◆ What needs to be done ◆
If a line in the data holds the string "usar", list it.

○ ○ ○ ○

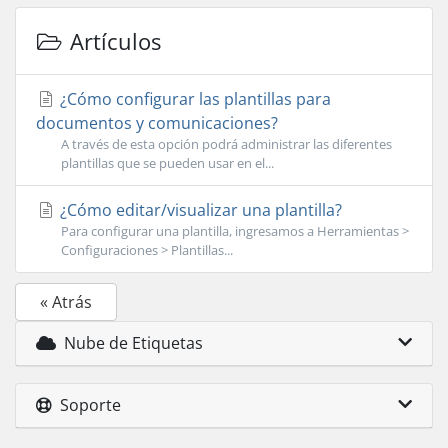
Artículos
¿Cómo configurar las plantillas para
documentos y comunicaciones?
A través de esta opción podrá administrar las diferentes
plantillas que se pueden usar en el...
¿Cómo editar/visualizar una plantilla?
Para configurar una plantilla, ingresamos a Herramientas >
Configuraciones > Plantillas...
« Atrás
Nube de Etiquetas
Soporte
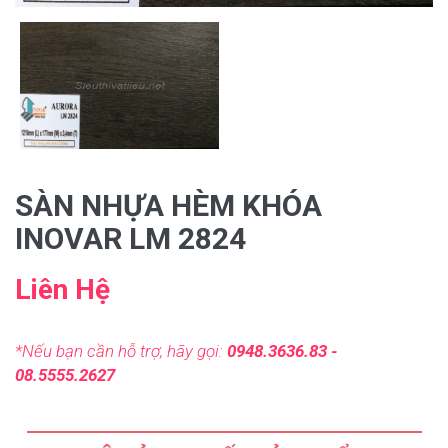
SÀN NHỰA HÈM KHÓA
INOVAR LM 2824
Liên Hệ
*Nếu bạn cần hỗ trợ, hãy gọi:
0948.3636.83 -
08.5555.2627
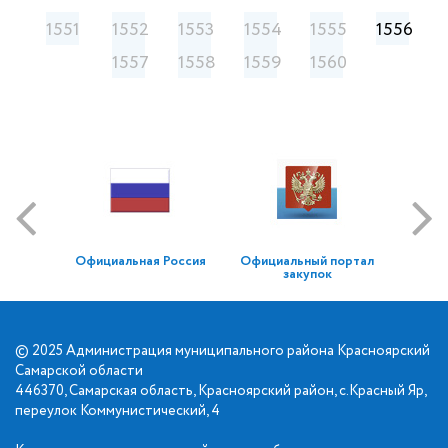
1551
1552
1553
1554
1555
1556
1557
1558
1559
1560
Официальная Россия
Официальный портал
закупок
© 2025 Администрация муниципального района Красноярский
Самарской области
446370, Самарская область, Красноярский район, с.Красный Яр,
переулок Коммунистический, 4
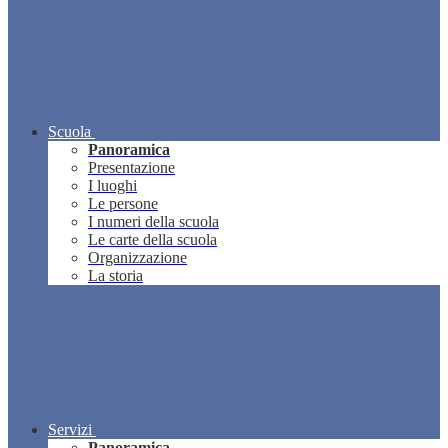
Scuola
Panoramica
Presentazione
I luoghi
Le persone
I numeri della scuola
Le carte della scuola
Organizzazione
La storia
Servizi
Panoramica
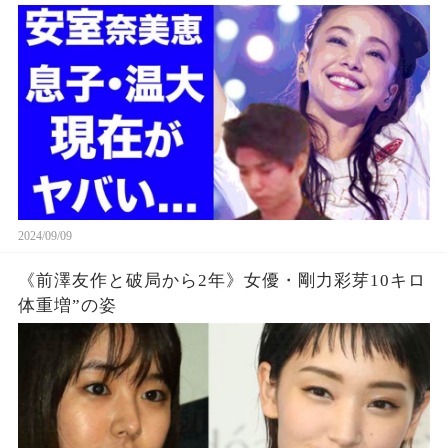
2024/09/09
《前澤友作と破局から2年》女優・剛力彩芽10キロ
体重増”の姿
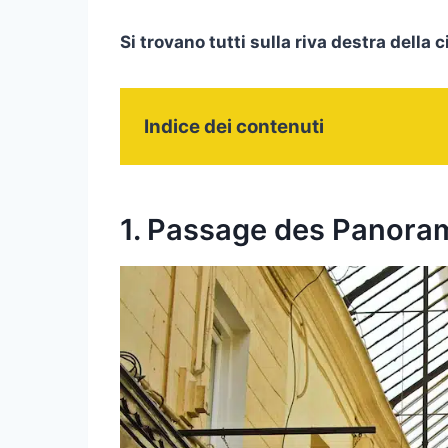
Si trovano tutti sulla riva destra della c
Indice dei contenuti
1. Passage des Panora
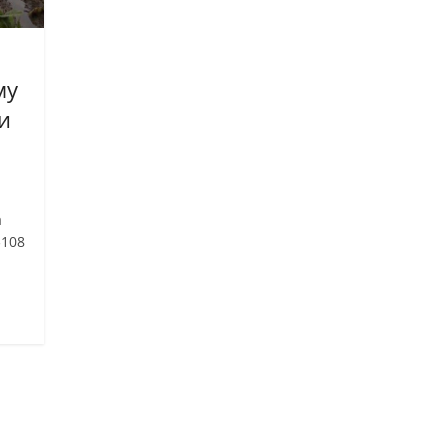
му
и
а
$108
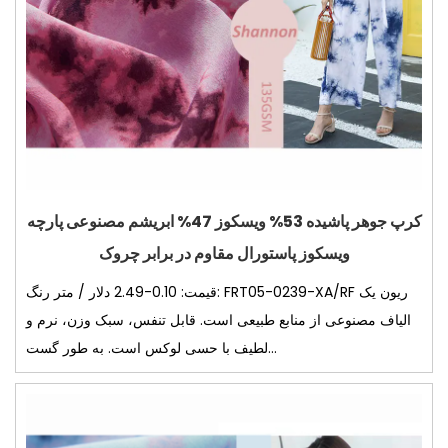
کرپ جوهر پاشیده 53% ویسکوز 47% ابریشم مصنوعی پارچه
ویسکوز پاستورال مقاوم در برابر چروک
قیمت: 0.10-2.49 دلار / متر رنگ: FRT05-0239-XA/RF ریون یک
الیاف مصنوعی از منابع طبیعی است. قابل تنفس، سبک وزن، نرم و
لطیف با حسی لوکس است. به طور گست...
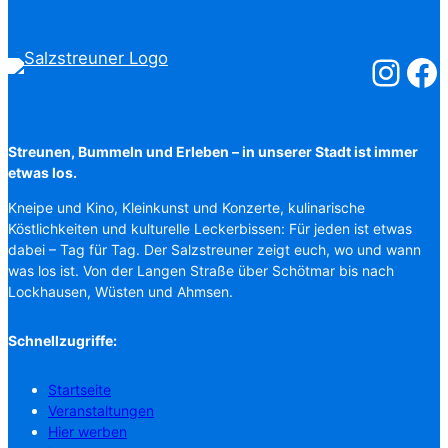
Salzstreuner
Salzst
Streunen, Bummeln und Erleben – in unserer Stadt ist immer
etwas los.
Kneipe und Kino, Kleinkunst und Konzerte, kulinarische
Köstlichkeiten und kulturelle Leckerbissen: Für jeden ist etwas
dabei – Tag für Tag. Der Salzstreuner zeigt euch, wo und wann
was los ist. Von der Langen Straße über Schötmar bis nach
Lockhausen, Wüsten und Ahmsen.
Schnellzugriffe:
Startseite
Veranstaltungen
Hier werben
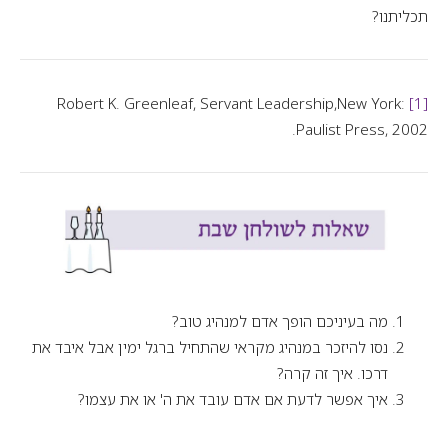
תכליתנו?
Servant Leadership
,New York:
Robert K. Greenleaf,
[1]
Paulist Press, 2002.
מה בעיניכם הופך אדם למנהיג טוב?
נסו להיזכר במנהיג מקראי שהתחיל ברגל ימין אבל איבד את
דרכו. איך זה קרה?
איך אפשר לדעת אם אדם עובד את ה' או את עצמו?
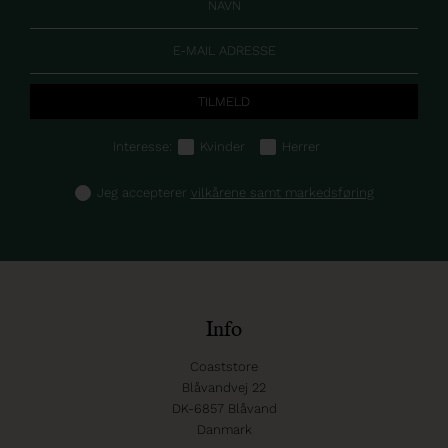
Interesse:
Kvinder
Herrer
Jeg accepterer
vilkårene samt markedsføring
Info
Coaststore
Blåvandvej 22
DK-6857 Blåvand
Danmark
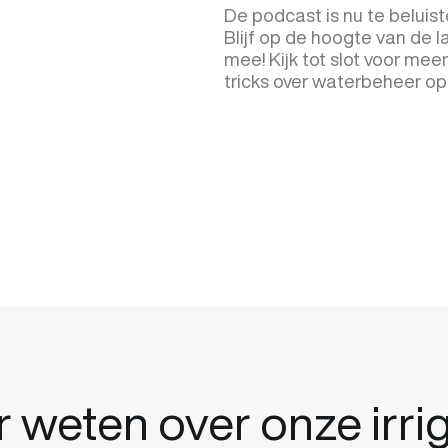
De podcast is nu te beluist
Blijf op de hoogte van de l
mee! Kijk tot slot voor meer
tricks over waterbeheer o
 weten over onze irrig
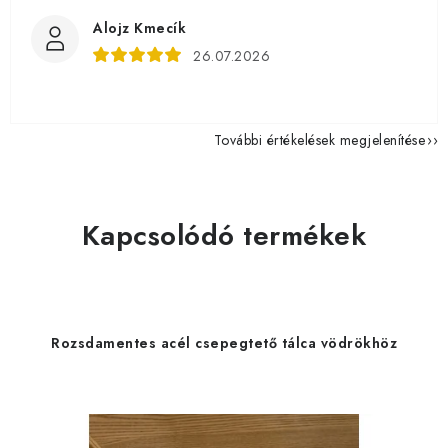
Alojz Kmecík
26.07.2026
További értékelések megjelenítése
Kapcsolódó termékek
Rozsdamentes acél csepegtető tálca vödrökhöz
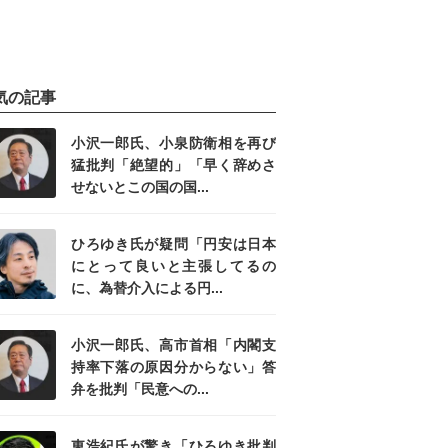
気の記事
小沢一郎氏、小泉防衛相を再び
猛批判「絶望的」「早く辞めさ
せないとこの国の国...
ひろゆき氏が疑問「円安は日本
にとって良いと主張してるの
に、為替介入による円...
小沢一郎氏、高市首相「内閣支
持率下落の原因分からない」答
弁を批判「民意への...
東浩紀氏が驚き「ひろゆき批判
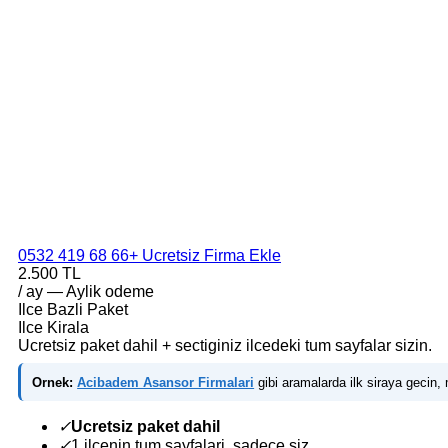
0532 419 68 66
+ Ucretsiz Firma Ekle
2.500 TL
/ ay — Aylik odeme
Ilce Bazli Paket
Ilce Kirala
Ucretsiz paket dahil + sectiginiz ilcedeki tum sayfalar sizin.
Ornek:
Acibadem Asansor Firmalari
gibi aramalarda ilk siraya gecin, m
✓
Ucretsiz paket dahil
✓
1 ilcenin tum sayfalari, sadece siz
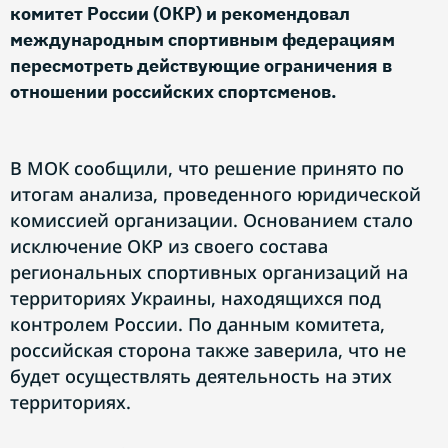
комитет России (ОКР) и рекомендовал
международным спортивным федерациям
пересмотреть действующие ограничения в
отношении российских спортсменов.
В МОК сообщили, что решение принято по
итогам анализа, проведенного юридической
комиссией организации. Основанием стало
исключение ОКР из своего состава
региональных спортивных организаций на
территориях Украины, находящихся под
контролем России. По данным комитета,
российская сторона также заверила, что не
будет осуществлять деятельность на этих
территориях.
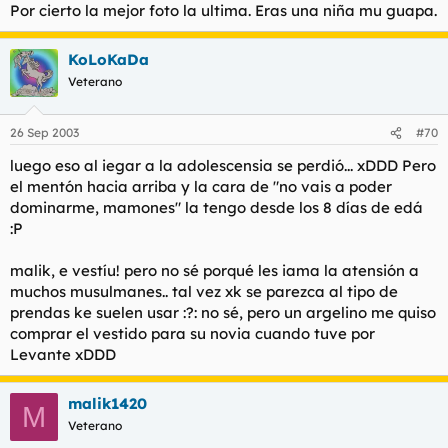
Por cierto la mejor foto la ultima. Eras una niña mu guapa.
KoLoKaDa
Veterano
26 Sep 2003
#70
luego eso al iegar a la adolescensia se perdió... xDDD Pero
el mentón hacia arriba y la cara de "no vais a poder
dominarme, mamones" la tengo desde los 8 días de edá
:P
malik, e vestíu! pero no sé porqué les iama la atensión a
muchos musulmanes.. tal vez xk se parezca al tipo de
prendas ke suelen usar :?: no sé, pero un argelino me quiso
comprar el vestido para su novia cuando tuve por
Levante xDDD
malik1420
M
Veterano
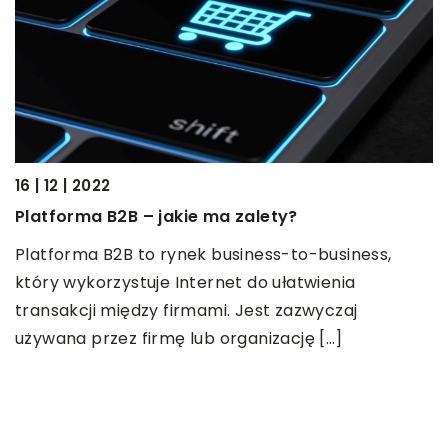
16 | 12 | 2022
20
Platforma B2B – jakie ma zalety?
J
Platforma B2B to rynek business-to-business,
S
który wykorzystuje Internet do ułatwienia
p
transakcji między firmami. Jest zazwyczaj
k
używana przez firmę lub organizację […]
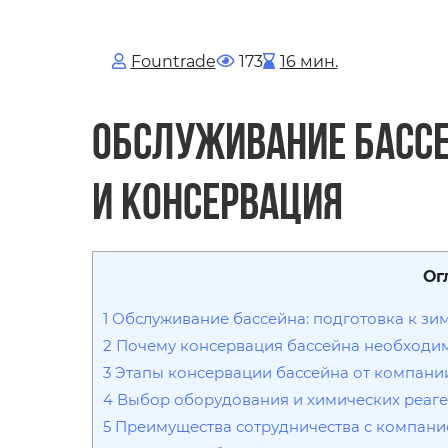
Fоuntrade
173
16 мин.
Обслуживание бассе
и консервация
Ог
1
Обслуживание бассейна: подготовка к зим
2
Почему консервация бассейна необходи
3
Этапы консервации бассейна от компании
4
Выбор оборудования и химических реаге
5
Преимущества сотрудничества с компани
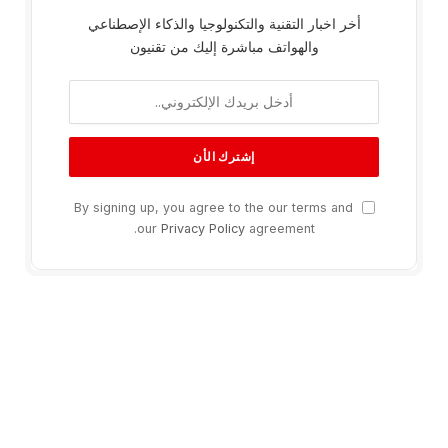
أخر اخبار التقنية والتكنولوجيا والذكاء الإصطناعي
والهواتف مباشرة إليك من تقنيون
By signing up, you agree to the our terms and
our
Privacy Policy
agreement.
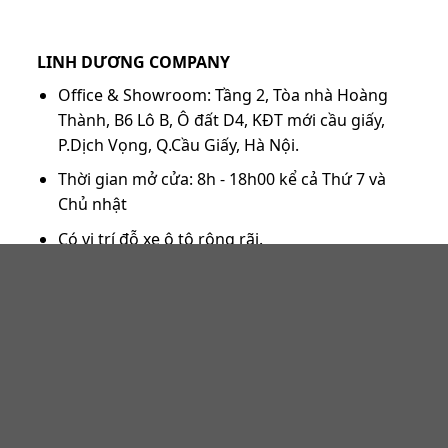
LINH DƯƠNG COMPANY
Office & Showroom: Tầng 2, Tòa nhà Hoàng
Thành, B6 Lô B, Ô đất D4, KĐT mới cầu giấy,
P.Dịch Vọng, Q.Cầu Giấy, Hà Nội.
Thời gian mở cửa: 8h - 18h00 kể cả Thứ 7 và
Chủ nhật
Có vị trí đỗ xe ô tô rộng rãi.
Linh Dương Company trên
Google Map
THÔNG TIN LIÊN HỆ
Hotline 1:
0968.034.333
Hotline 2:
091.919.4588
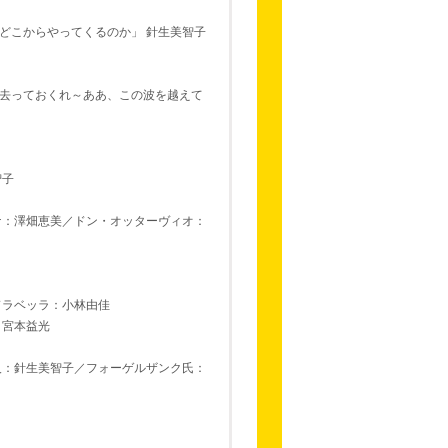
どこからやってくるのか」 針生美智子
去っておくれ～ああ、この波を越えて
智子
ナ：澤畑恵美／ドン・オッターヴィオ：
ドラベッラ：小林由佳
：宮本益光
人：針生美智子／フォーゲルザンク氏：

○ ○ ○ ○

◆ Task output ◆
plantillas que se pueden usar en el...
prendas ke suelen usar :?: no sé, pero un argelino me quiso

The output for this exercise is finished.